Chi segue le nostre tormentate vicende venatorie sicuramente si ricorderà il titolo del nostro comunicato stampa, sul calendario dello scorso anno, che recitava così: DA POTENZIALI CECCHINI A CECCHINIANI DI FERRO.

Ebbene, nel prendere visione dell’ottimo calendario venatorio 2012-2013, non possiamo che confermare, a tutto tondo , il titolo di cui sopra perché, ancora una volta, l’Assessore Fernanda Cecchini ha dimostrato di possedere il coraggio,la lungimiranza , l’equilibrio e le doti  necessarie per ottenere la cosiddetta quadratura del cerchio, nel  pieno rispetto delle specifiche normative nazionali ed europee e della loro più ampia, compatibile applicazione, contemperando alla perfezione le esigenze del mondo venatorio, di quello agricolo e ambientalista.
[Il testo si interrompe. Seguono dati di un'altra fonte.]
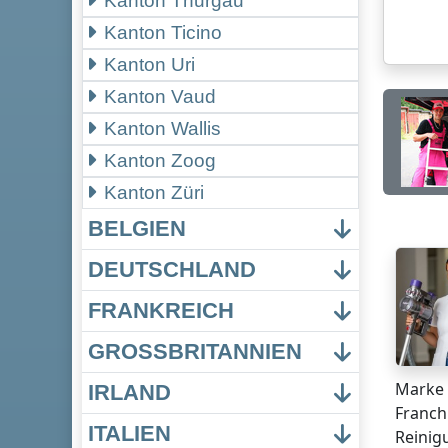
Kanton Thurgau
Kanton Ticino
Kanton Uri
Kanton Vaud
Kanton Wallis
Kanton Zoog
Kanton Züri
BELGIEN
DEUTSCHLAND
FRANKREICH
GROSSBRITANNIEN
Marke 
IRLAND
Franch
ITALIEN
Reinig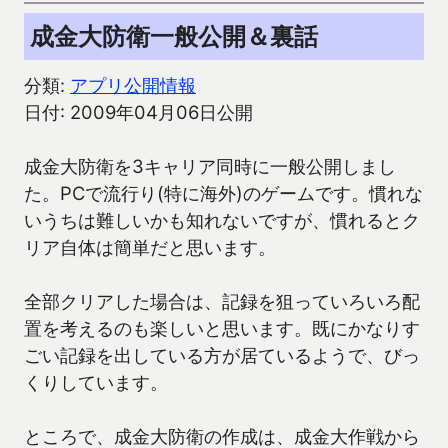
成金大防衛一般公開＆裏話
分類:
アプリ公開情報
日付: 2009年04月06日公開
成金大防衛を3キャリア同時に一般公開しまし
た。PCで流行り(特に海外)のゲームです。慣れな
いうちは難しいかも知れないですが、慣れるとク
リア自体は簡単だと思います。
全部クリアした場合は、記録を狙っていろいろ配
置を考えるのも楽しいと思います。既にかなりす
ごい記録を出している方が居ているようで、びっ
くりしています。
ところで、成金大防衛の作成は、成金大作戦から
Certo, qualcosa di più e di meglio forse si poteva anche fare ma, alla luce delle famigerate linee guida dell’ISPRA, il gioco (rischio)  non avrebbe assolutamente giustificato  la candela! E allora ecco perché, ancora una volta,   e più che mai, ci sentiamo cecchiniani di ferro.  Orgogliosi di esserlo, sia come cacciatori di lungo corso, (vedi data di chiusura Turdidi e Beccaccia al 31 gennaio e quest’ultima prelevabile a gennaio, in forma vagante, SOLO nei boschi, apertura alla stanziale dalla terza domenica di settembre, ecc.) sia come modesti rappresentanti di una piccola, ma non secondaria, parte  del mondo agricolo, impegnato nella produzione di fauna selvatica e nella gestione degli Istituti Privati di Caccia.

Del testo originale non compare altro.